[Page-level text extractions]

%%

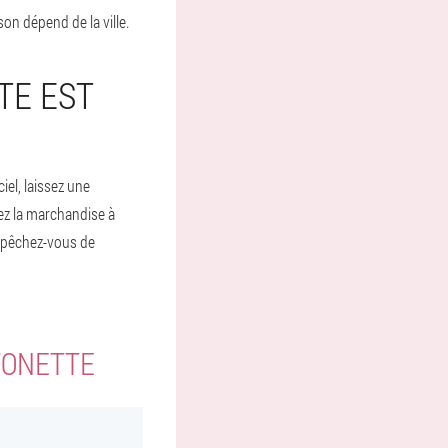
son dépend de la ville.
TE EST
iel, laissez une
ez la marchandise à
Dépêchez-vous de
TONETTE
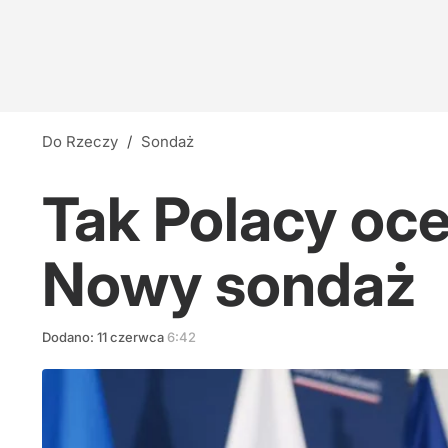
Do Rzeczy
/
Sondaż
Tak Polacy oc
Nowy sondaż
Dodano:
11
czerwca
6:42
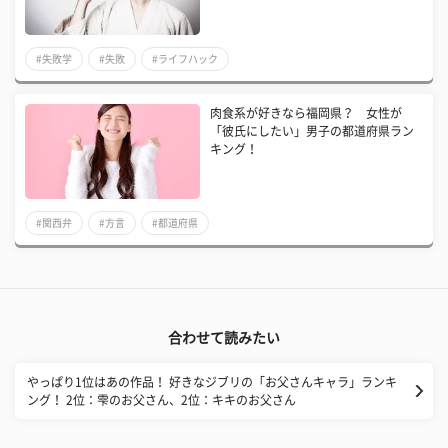
#失敗学
#失敗
#ライフハック
肉食系が好きなら福岡県？ 女性が
「彼氏にしたい」男子の都道府県ラン
キング！
#関西弁
#方言
#都道府県
合わせて読みたい
やっぱり1位はあの作品！ 好きなジブリの「お父さんキャラ」ランキ
ング！ 2位：雫のお父さん、2位：キキのお父さん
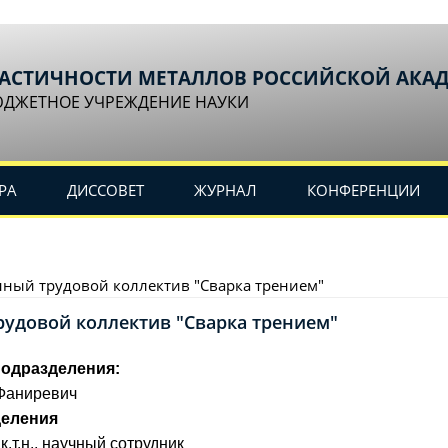
ЛАСТИЧНОСТИ МЕТАЛЛОВ РОССИЙСКОЙ АКА
ЮДЖЕТНОЕ УЧРЕЖДЕНИЕ НАУКИ
РА
ДИССОВЕТ
ЖУРНАЛ
КОНФЕРЕНЦИИ
ный трудовой коллектив "Сварка трением"
удовой коллектив "Сварка трением"
подразделения:
Фаниревич
деления
 к.т.н., научный сотрудник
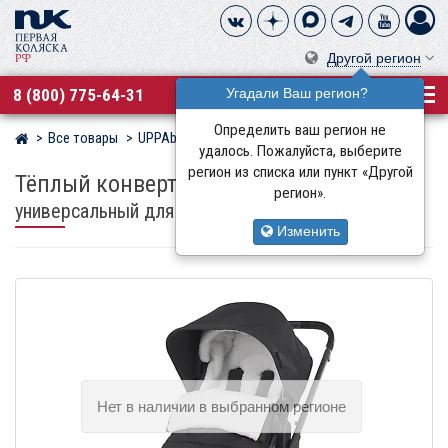
Другой регион
8 (800) 775-64-31
Угадали Ваш регион?
Определить ваш регион не
Все товары
UPPAbaby
Магазин детских колясок
удалось. Пожалуйста, выберите
регион из списка или пункт «Другой
Тёплый конверт-муфта UPPAbaby
регион».
универсальный для прогулочных колясок
Изменить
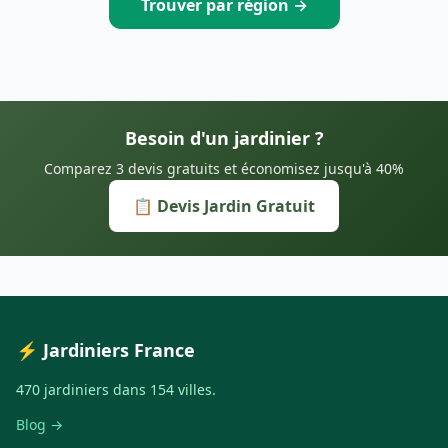
Trouver par région →
Besoin d'un jardinier ?
Comparez 3 devis gratuits et économisez jusqu'à 40%
📋 Devis Jardin Gratuit
⚡ Jardiniers France
470 jardiniers dans 154 villes.
Blog →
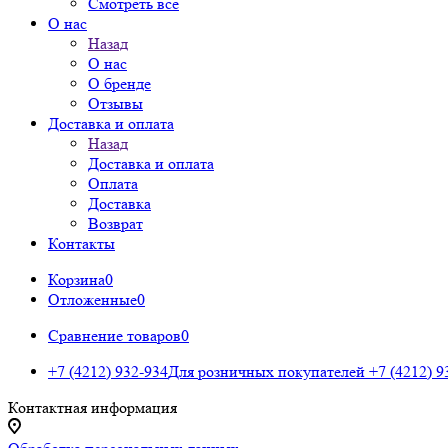
Смотреть все
О нас
Назад
О нас
О бренде
Отзывы
Доставка и оплата
Назад
Доставка и оплата
Оплата
Доставка
Возврат
Контакты
Корзина
0
Отложенные
0
Сравнение товаров
0
+7 (4212) 932-934
Для розничных покупателей
+7 (4212) 9
Контактная информация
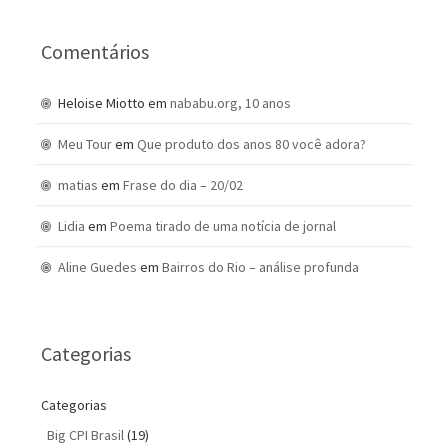
Comentários
Heloise Miotto
em
nababu.org, 10 anos
Meu Tour
em
Que produto dos anos 80 você adora?
matias
em
Frase do dia – 20/02
Lidia
em
Poema tirado de uma notícia de jornal
Aline Guedes
em
Bairros do Rio – análise profunda
Categorias
Categorias
Big CPI Brasil
(19)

%%

# [Description of the task]
Copy out every entry above, character for character, excluding pictures.

# [Written response]
son dépend de la ville.
TE EST
iel, laissez une
ez la marchandise à
Dépêchez-vous de
TONETTE
Do Rzeczy
/
Sondaż
Tak Polacy oc
Nowy sondaż
Dodano:
11
czerwca
6:42
#失敗学
#失敗
#ライフハック
肉食系が好きなら福岡県？ 女性が
「彼氏にしたい」男子の都道府県ラン
キング！
#関西弁
#方言
#都道府県
合わせて読みたい
やっぱり1位はあの作品！ 好きなジブリの「お父さんキャラ」ランキ
ング！ 2位：雫のお父さん、2位：キキのお父さん
ЛАСТИЧНОСТИ МЕТАЛЛОВ РОССИЙСКОЙ АКА
ЮДЖЕТНОЕ УЧРЕЖДЕНИЕ НАУКИ
РА
ДИССОВЕТ
ЖУРНАЛ
КОНФЕРЕНЦИИ
ный трудовой коллектив "Сварка трением"
удовой коллектив "Сварка трением"
подразделения:
Фаниревич
деления
 к.т.н., научный сотрудник
Другой регион
8 (800) 775-64-31
Угадали Ваш регион?
Определить ваш регион не
Все товары
UPPAbaby
Магазин детских колясок
удалось. Пожалуйста, выберите
регион из списка или пункт «Другой
Тёплый конверт-муфта UPPAbaby
регион».
универсальный для прогулочных колясок
Изменить
Trouver par région →
Besoin d'un jardinier ?
Comparez 3 devis gratuits et économisez jusqu'à 40%
📋 Devis Jardin Gratuit
⚡ Jardiniers France
470 jardiniers dans 154 villes.
Blog →
Смотреть все
О нас
Назад
О нас
О бренде
Отзывы
Доставка и оплата
Назад
Доставка и оплата
Оплата
Доставка
Возврат
Контакты
Корзина
0
Отложенные
0
Сравнение товаров
0
+7 (4212) 932-934
Для розничных покупателей
+7 (4212) 9
Контактная информация
Comentários
Heloise Miotto
em
nababu.org, 10 anos
Meu Tour
em
Que produto dos anos 80 você adora?
matias
em
Frase do dia – 20/02
Lidia
em
Poema tirado de uma notícia de jornal
Aline Guedes
em
Bairros do Rio – análise profunda
Categorias
Categorias
Big CPI Brasil
(19)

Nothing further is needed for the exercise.